Copy LaTeXwith $$ delimitersCopy mathexpression only

If a problem has $c = 0$ correct samples in the base's whole output distribution, no amount of $k$ saves it, and no reflection layer trained on the same base changes $c$. The critic can reorder which solvable problems get solved first. It cannot manufacture a solution the base never had.

So I went looking for the ceiling

At this point the user steering the session said, reasonably: stop and think about how to push a 160M model to 90%. And then, the question that actually mattered — try an unseen benchmark.

Because here's the uncomfortable thing about that 83.3%. HumanEval-X Go was in the training data. A high pass@1 on a benchmark you trained on tells you the model memorised the benchmark. It does not tell you the model can write Go.

So I generated 25 fresh Go problems of comparable difficulty, never seen in training, verified that the canonical solutions compiled and passed, and ran the model.

Leaked HumanEval-X

83.3%

true base, held-out

Fresh problems

0.0%

0 / 25, pass@1

Fresh, pass@10

0.0%

0 / 25, even resampled

Zero. Not low — zero, and zero again at pass@10 with execution filtering. The model that "scored 83%" could not solve a single novel problem of the same difficulty. It wasn't a weak coder. It was a lookup table that had memorised one specific benchmark and learned, in any real sense, nothing.

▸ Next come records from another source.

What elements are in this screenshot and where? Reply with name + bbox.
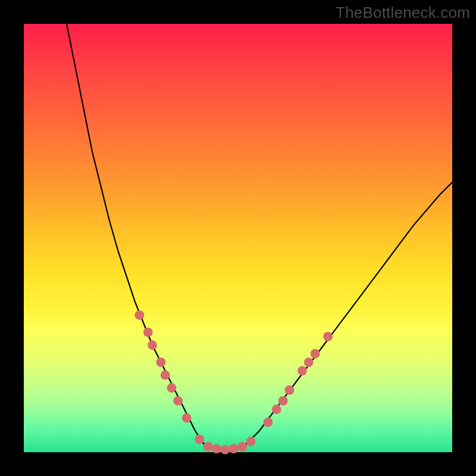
- curve-layer: [24, 24, 452, 452]
- data-marker: [264, 418, 273, 427]
- data-markers: [135, 311, 333, 455]
- data-marker: [143, 328, 153, 337]
- data-marker: [298, 366, 307, 375]
- data-marker: [221, 445, 230, 455]
- data-marker: [278, 396, 288, 406]
- curve-left-arm: [67, 24, 203, 444]
- data-marker: [246, 437, 256, 446]
- data-marker: [203, 442, 213, 452]
- data-marker: [285, 386, 295, 395]
- data-marker: [272, 405, 281, 414]
- data-marker: [173, 396, 183, 406]
- watermark-text: TheBottleneck.com: [336, 4, 470, 22]
- data-marker: [311, 349, 320, 359]
- data-marker: [195, 435, 204, 444]
- data-marker: [212, 444, 221, 453]
- data-marker: [229, 444, 239, 453]
- data-marker: [148, 340, 157, 350]
- data-marker: [167, 383, 177, 393]
- data-marker: [182, 414, 192, 423]
- data-marker: [135, 311, 145, 320]
- chart-frame: TheBottleneck.com: [0, 0, 476, 476]
- plot-area: [24, 24, 452, 452]
- data-marker: [161, 371, 170, 380]
- data-marker: [237, 442, 247, 452]
- data-marker: [156, 358, 166, 367]
- data-marker: [304, 358, 314, 367]
- data-marker: [323, 332, 333, 342]
- curve-right-arm: [246, 182, 452, 443]
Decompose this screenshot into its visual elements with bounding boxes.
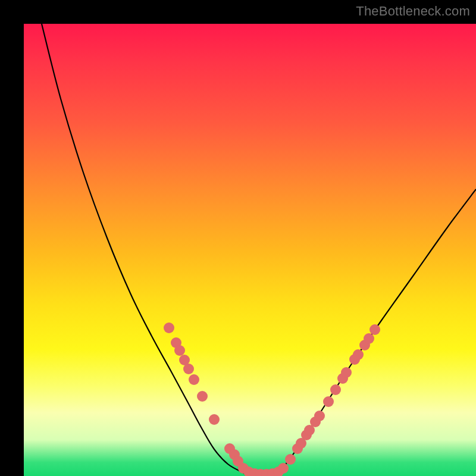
data-point: [341, 367, 352, 378]
chart-container: TheBottleneck.com: [0, 0, 476, 476]
data-point: [330, 384, 341, 395]
data-point: [189, 374, 199, 385]
watermark-label: TheBottleneck.com: [356, 4, 470, 19]
data-point: [164, 322, 174, 333]
bottleneck-curve: [42, 24, 476, 474]
data-point: [285, 454, 296, 465]
data-point: [364, 333, 374, 344]
chart-svg: [24, 24, 476, 476]
data-point: [323, 396, 334, 407]
data-point: [369, 324, 380, 335]
data-point: [209, 414, 220, 425]
data-point: [314, 411, 325, 421]
data-points-group: [164, 322, 380, 476]
data-point: [174, 345, 185, 356]
data-point: [197, 391, 208, 402]
curve-group: [42, 24, 476, 474]
data-point: [278, 463, 289, 474]
data-point: [183, 364, 194, 374]
data-point: [353, 349, 364, 360]
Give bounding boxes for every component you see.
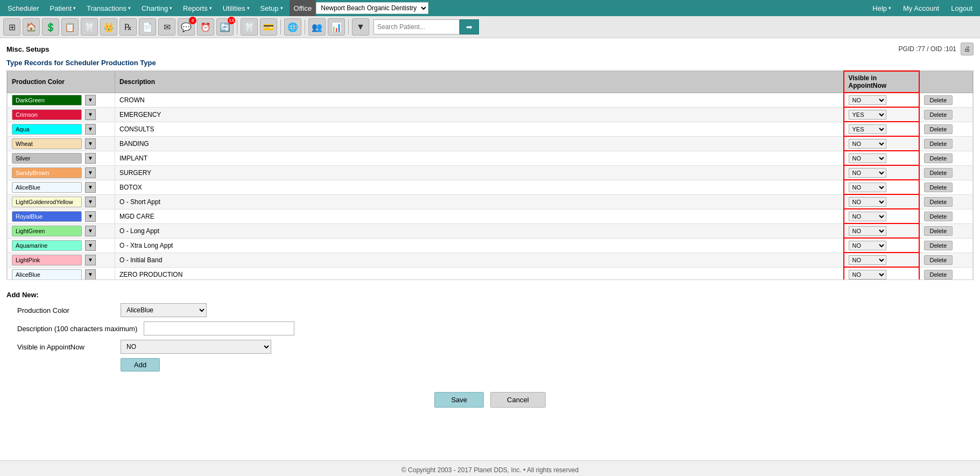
nav-transactions[interactable]: Transactions ▾ bbox=[81, 0, 136, 16]
color-cell: RoyalBlue ▼ bbox=[8, 209, 115, 223]
visible-in-appointnow-select[interactable]: NO YES bbox=[849, 183, 886, 192]
visible-cell: NO YES bbox=[844, 151, 919, 165]
nav-my-account[interactable]: My Account bbox=[898, 4, 944, 12]
table-row: LightGreen ▼ O - Long Appt NO YES Delete bbox=[8, 223, 973, 238]
delete-button[interactable]: Delete bbox=[924, 255, 953, 265]
table-row: LightGoldenrodYellow ▼ O - Short Appt NO… bbox=[8, 194, 973, 209]
card-icon[interactable]: 💳 bbox=[260, 18, 277, 36]
visible-in-appointnow-select[interactable]: NO YES bbox=[849, 110, 886, 120]
print-icon[interactable]: 🖨 bbox=[961, 43, 974, 55]
color-cell: AliceBlue ▼ bbox=[8, 267, 115, 280]
delete-button[interactable]: Delete bbox=[924, 110, 953, 120]
delete-button[interactable]: Delete bbox=[924, 212, 953, 221]
visible-in-appointnow-select[interactable]: NO YES bbox=[849, 212, 886, 221]
color-dropdown-btn[interactable]: ▼ bbox=[85, 211, 96, 222]
nav-help[interactable]: Help ▾ bbox=[867, 4, 897, 12]
description-input[interactable] bbox=[144, 321, 294, 335]
visible-cell: NO YES bbox=[844, 209, 919, 223]
nav-setup[interactable]: Setup ▾ bbox=[255, 0, 288, 16]
chart-icon[interactable]: 📊 bbox=[328, 18, 345, 36]
nav-charting[interactable]: Charting ▾ bbox=[136, 0, 178, 16]
color-dropdown-btn[interactable]: ▼ bbox=[85, 95, 96, 106]
description-cell: CROWN bbox=[115, 93, 844, 107]
office-label: Office bbox=[290, 0, 316, 16]
file-icon[interactable]: 📄 bbox=[139, 18, 156, 36]
office-selector[interactable]: Newport Beach Organic Dentistry bbox=[316, 2, 428, 14]
color-dropdown-btn[interactable]: ▼ bbox=[85, 255, 96, 265]
delete-button[interactable]: Delete bbox=[924, 95, 953, 105]
nav-logout[interactable]: Logout bbox=[946, 4, 978, 12]
search-patient-input[interactable] bbox=[373, 19, 460, 34]
visible-in-appointnow-select[interactable]: NO YES bbox=[849, 139, 886, 149]
ledger-icon[interactable]: 📋 bbox=[61, 18, 79, 36]
people-icon[interactable]: 👥 bbox=[308, 18, 326, 36]
visible-in-appointnow-select[interactable]: NO YES bbox=[849, 95, 886, 105]
refresh-icon[interactable]: 🔄 14 bbox=[216, 18, 234, 36]
delete-cell: Delete bbox=[919, 136, 973, 151]
add-button[interactable]: Add bbox=[121, 358, 160, 372]
visible-in-appointnow-select[interactable]: NO YES bbox=[849, 168, 886, 178]
delete-button[interactable]: Delete bbox=[924, 270, 953, 279]
color-dropdown-btn[interactable]: ▼ bbox=[85, 138, 96, 149]
clock-icon[interactable]: ⏰ bbox=[197, 18, 214, 36]
th-delete bbox=[919, 71, 973, 93]
description-cell: MGD CARE bbox=[115, 209, 844, 223]
color-dropdown-btn[interactable]: ▼ bbox=[85, 124, 96, 135]
save-button[interactable]: Save bbox=[434, 392, 484, 408]
tooth-icon[interactable]: 🦷 bbox=[81, 18, 98, 36]
delete-button[interactable]: Delete bbox=[924, 226, 953, 236]
crown-icon[interactable]: 👑 bbox=[100, 18, 117, 36]
color-cell: SandyBrown ▼ bbox=[8, 165, 115, 180]
visible-row: Visible in AppointNow NO YES bbox=[6, 340, 974, 354]
production-type-table-wrapper[interactable]: Production Color Description Visible in … bbox=[6, 70, 974, 280]
visible-in-appointnow-select[interactable]: NO YES bbox=[849, 124, 886, 134]
delete-button[interactable]: Delete bbox=[924, 124, 953, 134]
delete-button[interactable]: Delete bbox=[924, 197, 953, 207]
visible-in-appointnow-select[interactable]: NO YES bbox=[849, 255, 886, 265]
color-dropdown-btn[interactable]: ▼ bbox=[85, 109, 96, 120]
globe-icon[interactable]: 🌐 bbox=[284, 18, 301, 36]
visible-cell: NO YES bbox=[844, 165, 919, 180]
nav-patient[interactable]: Patient ▾ bbox=[45, 0, 81, 16]
table-row: LightPink ▼ O - Initial Band NO YES Dele… bbox=[8, 253, 973, 267]
color-dropdown-btn[interactable]: ▼ bbox=[85, 240, 96, 251]
rx-icon[interactable]: ℞ bbox=[119, 18, 137, 36]
dollar-icon[interactable]: 💲 bbox=[42, 18, 59, 36]
delete-button[interactable]: Delete bbox=[924, 183, 953, 192]
home-icon[interactable]: 🏠 bbox=[23, 18, 40, 36]
delete-cell: Delete bbox=[919, 267, 973, 280]
description-cell: IMPLANT bbox=[115, 151, 844, 165]
table-row: Silver ▼ IMPLANT NO YES Delete bbox=[8, 151, 973, 165]
color-dropdown-btn[interactable]: ▼ bbox=[85, 226, 96, 236]
down-arrow-icon[interactable]: ▼ bbox=[352, 18, 369, 36]
color-dropdown-btn[interactable]: ▼ bbox=[85, 197, 96, 207]
color-dropdown-btn[interactable]: ▼ bbox=[85, 182, 96, 193]
delete-button[interactable]: Delete bbox=[924, 153, 953, 163]
color-dropdown-btn[interactable]: ▼ bbox=[85, 167, 96, 178]
visible-in-appointnow-select[interactable]: NO YES bbox=[849, 197, 886, 207]
visible-in-appointnow-select[interactable]: NO YES bbox=[849, 226, 886, 236]
cancel-button[interactable]: Cancel bbox=[490, 392, 545, 408]
visible-in-appointnow-select[interactable]: NO YES bbox=[849, 153, 886, 163]
nav-reports[interactable]: Reports ▾ bbox=[178, 0, 217, 16]
visible-in-appointnow-select[interactable]: NO YES bbox=[849, 270, 886, 279]
chat-icon[interactable]: 💬 4 bbox=[178, 18, 195, 36]
delete-button[interactable]: Delete bbox=[924, 168, 953, 178]
delete-cell: Delete bbox=[919, 107, 973, 122]
visible-cell: NO YES bbox=[844, 122, 919, 136]
production-color-select[interactable]: AliceBlue DarkGreen Crimson Aqua Wheat S… bbox=[121, 303, 207, 317]
delete-cell: Delete bbox=[919, 209, 973, 223]
delete-button[interactable]: Delete bbox=[924, 139, 953, 149]
search-submit-button[interactable]: ➡ bbox=[460, 19, 479, 34]
color-dropdown-btn[interactable]: ▼ bbox=[85, 153, 96, 164]
visible-in-appointnow-select[interactable]: NO YES bbox=[849, 241, 886, 250]
mail-icon[interactable]: ✉ bbox=[158, 18, 175, 36]
table-row: DarkGreen ▼ CROWN NO YES Delete bbox=[8, 93, 973, 107]
tooth2-icon[interactable]: 🦷 bbox=[241, 18, 258, 36]
nav-scheduler[interactable]: Scheduler bbox=[2, 0, 45, 16]
grid-icon[interactable]: ⊞ bbox=[3, 18, 20, 36]
nav-utilities[interactable]: Utilities ▾ bbox=[217, 0, 255, 16]
color-dropdown-btn[interactable]: ▼ bbox=[85, 269, 96, 280]
visible-select[interactable]: NO YES bbox=[121, 340, 271, 354]
delete-button[interactable]: Delete bbox=[924, 241, 953, 250]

The last thing I tried was the obvious repair for that: continually fine-tune on a few hundred diverse Go problems so the model learns to code rather than recite. I built 250 fresh problems and trained at a deliberately safe learning rate. The unseen score stayed at 0 of 25. And the memorised HumanEval-X slice collapsed from around 60% to 2.5% — one problem out of forty. The lookup table was brittle enough that nudging it toward generality shattered the one thing it was good at, without buying any generality back.

What I actually learned

The honest bottom line is not a tidy success, and I'd rather report it straight. A 160M critic can't beat its base, because repair is solving and it shares the ceiling. And this particular base wasn't really solving anything — it had memorised a benchmark. You can't bootstrap a model past what it can't already do, however clever the loop on top.

If I wanted the number to go up tomorrow, the cheapest honest win is already sitting there: run goimports and sample the base a few times. That reaches 83.3% on the leaked set with no critic at all, and it would almost certainly beat any 160M reflection layer. The loop was the interesting idea. The plumbing was the actual lever.

Where this goes next is the harder, slower path — a less overfit base trained on a genuinely large and diverse corpus, where the model has real headroom to repair into. The whole appeal of a self-improving loop is getting something for nearly nothing. This week was a clean reminder that the "nearly nothing" has to include a model that already knows how to do the thing. Watch this space.

Reading further

• Evaluating Large Language Models Trained on Code (Chen et al., 2021) — the Codex paper, and the source of the pass@k estimator above.
• Self-Refine: Iterative Refinement with Self-Feedback (Madaan et al., 2023) — self-correction that works, and a useful contrast: it leans on a base strong enough that repair lands inside its ceiling.
• Large Language Models Cannot Self-Correct Reasoning Yet (Huang et al., 2023) — the careful negative result; intrinsic self-correction often doesn't help, for reasons that rhyme with what I hit here.